Every line from the one with "they'd also make" to the final line of the listing below should be repeated exactly, and only those.

- - - -

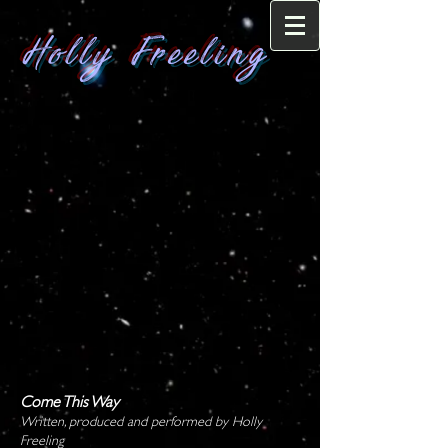
Holly Freeling
Come This Way
Written, produced and performed by Holly
Freeling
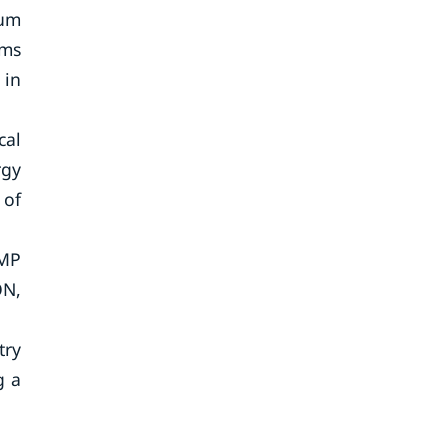
ium
rms
 in
cal
rgy
 of
 MP
ON,
try
g a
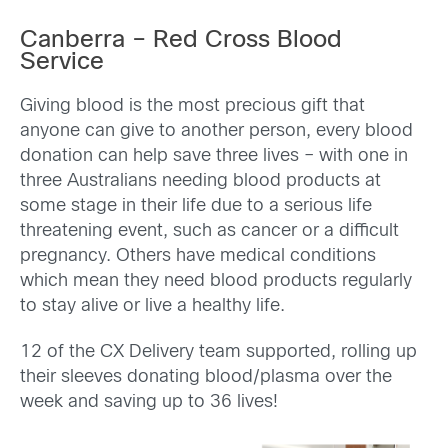
Canberra – Red Cross Blood
Service
Giving blood is the most precious gift that
anyone can give to another person, every blood
donation can help save three lives – with one in
three Australians needing blood products at
some stage in their life due to a serious life
threatening event, such as cancer or a difficult
pregnancy. Others have medical conditions
which mean they need blood products regularly
to stay alive or live a healthy life.
12 of the CX Delivery team supported, rolling up
their sleeves donating blood/plasma over the
week and saving up to 36 lives!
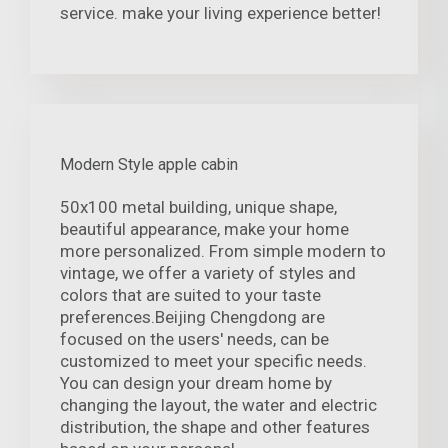
service. make your living experience better!
Modern Style apple cabin
50x100 metal building, unique shape,
beautiful appearance, make your home
more personalized. From simple modern to
vintage, we offer a variety of styles and
colors that are suited to your taste
preferences.Beijing Chengdong are
focused on the users' needs, can be
customized to meet your specific needs.
You can design your dream home by
changing the layout, the water and electric
distribution, the shape and other features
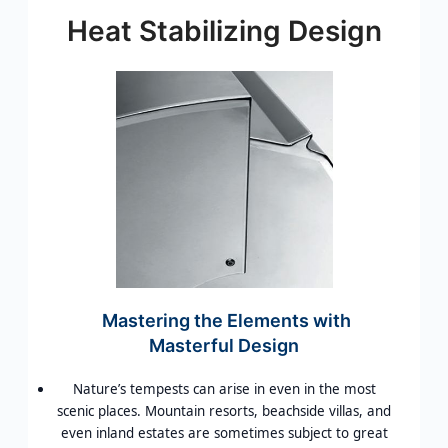
Heat Stabilizing Design
Mastering the Elements with
Masterful Design
Nature’s tempests can arise in even in the most
scenic places. Mountain resorts, beachside villas, and
even inland estates are sometimes subject to great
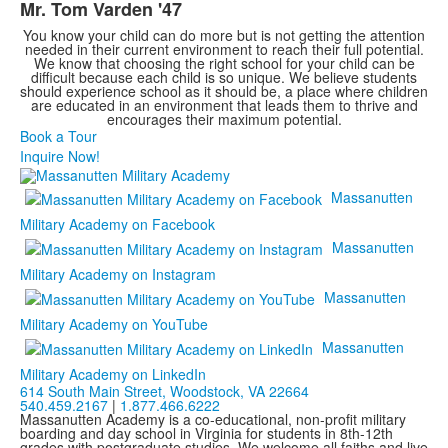
Mr. Tom Varden '47
3
items.
You know your child can do more but is not getting the attention
needed in their current environment to reach their full potential.
We know that choosing the right school for your child can be
difficult because each child is so unique. We believe students
should experience school as it should be, a place where children
are educated in an environment that leads them to thrive and
encourages their maximum potential.
Book a Tour
Inquire Now!
Massanutten
Military Academy on Facebook
Massanutten
Military Academy on Instagram
Massanutten
Military Academy on YouTube
Massanutten
Military Academy on LinkedIn
614 South Main Street,
Woodstock, VA 22664
540.459.2167
|
1.877.466.6222
Massanutten Academy is a co-educational, non-profit military
boarding and day school in Virginia for students in 8th-12th
grades with postgraduate studies. We welcome all faiths and live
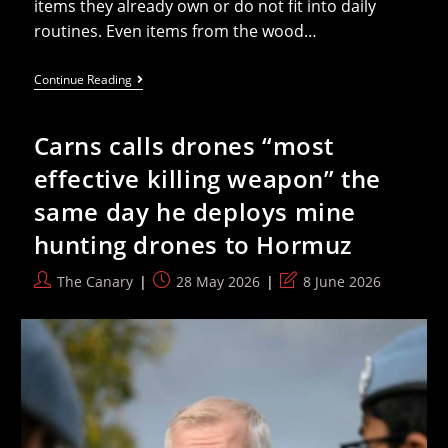
items they already own or do not fit into daily
routines. Even items from the wood…
What
Continue Reading
To
Get
Dad
Carns calls drones “most
This
Father’s
effective killing weapon” the
Day:
Tools
same day he deploys mine
He’ll
Use
hunting drones to Hormuz
For
The
Next
Post
Post
Post
The Canary
28 May 2026
8 June 2026
20
author:
published:
last
Years
modified:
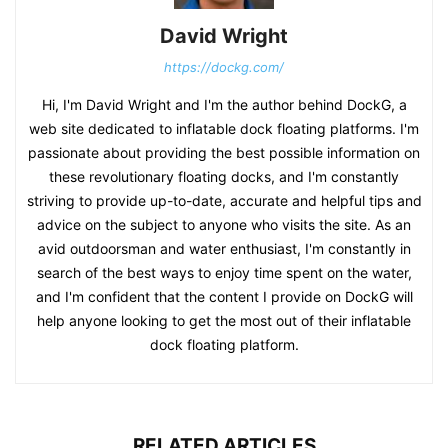
David Wright
https://dockg.com/
Hi, I'm David Wright and I'm the author behind DockG, a
web site dedicated to inflatable dock floating platforms. I'm
passionate about providing the best possible information on
these revolutionary floating docks, and I'm constantly
striving to provide up-to-date, accurate and helpful tips and
advice on the subject to anyone who visits the site. As an
avid outdoorsman and water enthusiast, I'm constantly in
search of the best ways to enjoy time spent on the water,
and I'm confident that the content I provide on DockG will
help anyone looking to get the most out of their inflatable
dock floating platform.
RELATED ARTICLES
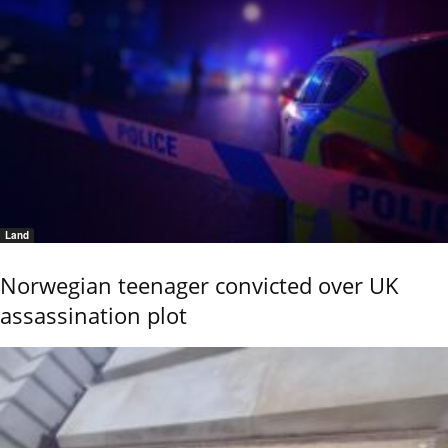
Land
Norwegian teenager convicted over UK
assassination plot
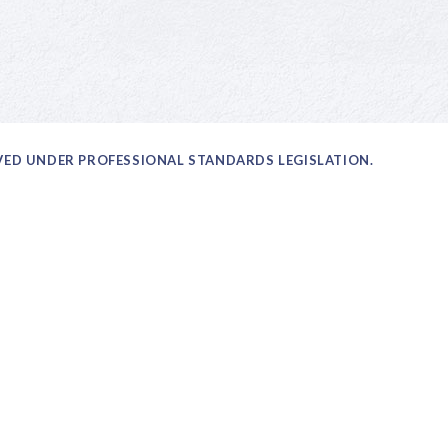
OVED UNDER PROFESSIONAL STANDARDS LEGISLATION.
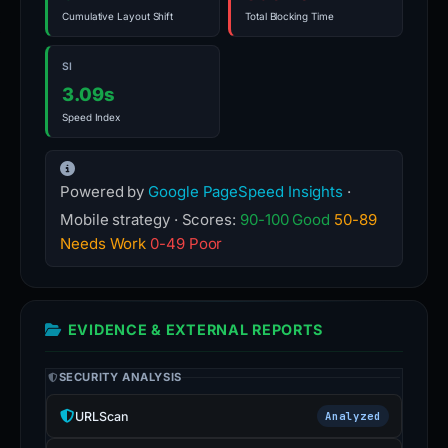
Cumulative Layout Shift
Total Blocking Time
SI
3.09s
Speed Index
Powered by
Google PageSpeed Insights
·
Mobile strategy · Scores:
90-100 Good
50-89
Needs Work
0-49 Poor
EVIDENCE & EXTERNAL REPORTS
SECURITY ANALYSIS
URLScan
Analyzed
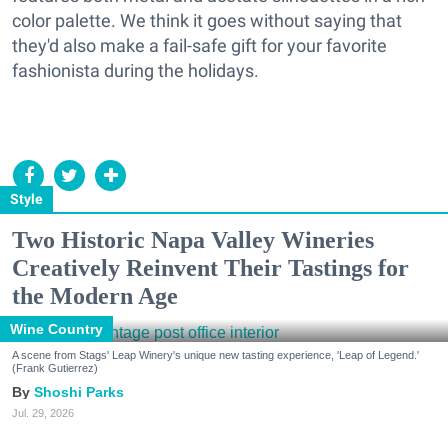
color palette. We think it goes without saying that
they'd also make a fail-safe gift for your favorite
fashionista during the holidays.
Style
Two Historic Napa Valley Wineries
Creatively Reinvent Their Tastings for
the Modern Age
Wine Country
A scene from Stags' Leap Winery's unique new tasting experience, 'Leap of Legend.'
(Frank Gutierrez)
Shoshi Parks
Jul. 29, 2026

- - - -

* **SOLUTION TO THIS TASK**
they'd also make a fail-safe gift for your favorite
fashionista during the holidays.
Style
Two Historic Napa Valley Wineries
Creatively Reinvent Their Tastings for
the Modern Age
Wine Country
A scene from Stags' Leap Winery's unique new tasting experience, 'Leap of Legend.'
(Frank Gutierrez)
Shoshi Parks
Jul. 29, 2026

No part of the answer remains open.